ATD Blog
The US Department of Education’s Office of Educational Technology recently released a toolkit to navigate this AI landscape.
Wed Dec 11 2024
The US Department of Education’s Office of Educational Technology recently released a toolkit to navigate this AI landscape. The toolkit, titled “Empowering Education Leaders: A Toolkit for Safe, Ethical, and Equitable AI Integration,” focuses on supporting the integration of AI in educational settings to enhance learning while addressing privacy, security, and equity concerns. The toolkit is designed for a broad audience, including educators, administrators, parents, and community members across formal and informal learning environments.
The toolkit builds on the Department’s AI and the Future of Teaching and Learning report and offers practical guidance for using AI in school districts. The main emphasis is on transparency, awareness, and the right to opt out of AI applications. The toolkit is divided into three sections, each with modules to help educators navigate different scenarios and stay vigilant in AI-adoption.
The first section covers risk mitigation, which includes what federal laws are saying about safeguarding privacy, security, and nondiscrimination. Then, there are three modules in this section aimed to help educators weigh the pros and cons of AI tools within schools, enhance one’s understanding of current regulations around AI, and examine the ways students’ rights should be considered. This section ends with questions and discussion points that may provide aid during conversations with local education agencies.
After educators are familiar with AI and its capabilities, the next step is to merge the tool into the instruction. This step relies on analyzing data around AI and community input: a quantitative + qualitative approach.
The four modules in this section support an AI strategy that considers both current and future AI technologies. This section underscores the need for data evidence on how AI is benefiting education, provides tips for developing awareness and knowledge of AI, and lays out steps for establishing a governance task force to oversee AI use and support the community. Educators should set priorities within their AI integration and pace the adoption phase.
The third and final section looks at AI literacy, policy revisions, and system-wide implementation. The three modules in this section provide information to help keep educators up to date on AI and remain adaptable to the changing tech landscape. Particularly, education leaders need to manage how educators across the school are using AI. This means training educators on the language of AI, aligning on acceptable use of AI and technology within the classroom, and creating an action plan for expanding AI into the community. Within this are theoretical situations that educators can use to practice their responses to common AI issues.
This overview of “Empowering Education Leaders: A Toolkit for Safe, Ethical, and Equitable AI Integration” is aimed at helping education leaders understand where they are in the AI-adoption timeline and identify where they need to go next. The toolkit also goes into detail on topics such as educational equity, accessibility, cost-effectiveness, and responsible usage. When integrating AI into a school, educators must keep in mind how other student-related issues will be affected by AI. This includes cyberbullying, deep fake image generation, and impersonation or anonymous campaigns. This requires proper surveillance on students’ AI use, while also allowing creativity and freedom to test the tool.

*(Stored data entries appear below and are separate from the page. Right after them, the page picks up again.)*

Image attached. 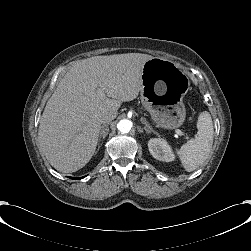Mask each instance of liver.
<instances>
[{
  "label": "liver",
  "mask_w": 251,
  "mask_h": 251,
  "mask_svg": "<svg viewBox=\"0 0 251 251\" xmlns=\"http://www.w3.org/2000/svg\"><path fill=\"white\" fill-rule=\"evenodd\" d=\"M143 53L93 56L73 63L47 101L38 139L58 171L72 173L93 155L101 120L117 116L121 102L138 96Z\"/></svg>",
  "instance_id": "6515ba94"
}]
</instances>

The report suggests that when developing a proper process to AI-integration, start with informing yourself. Attending webinars, roundtables, and other public listening sessions will provide the most up-to-date insights on integrating AI safely and effectively. AI is here to stay. But with collaboration, planning, and ongoing evaluation, successful AI adoption is possible. This toolkit can help education leaders ensure their educational community is ready for AI.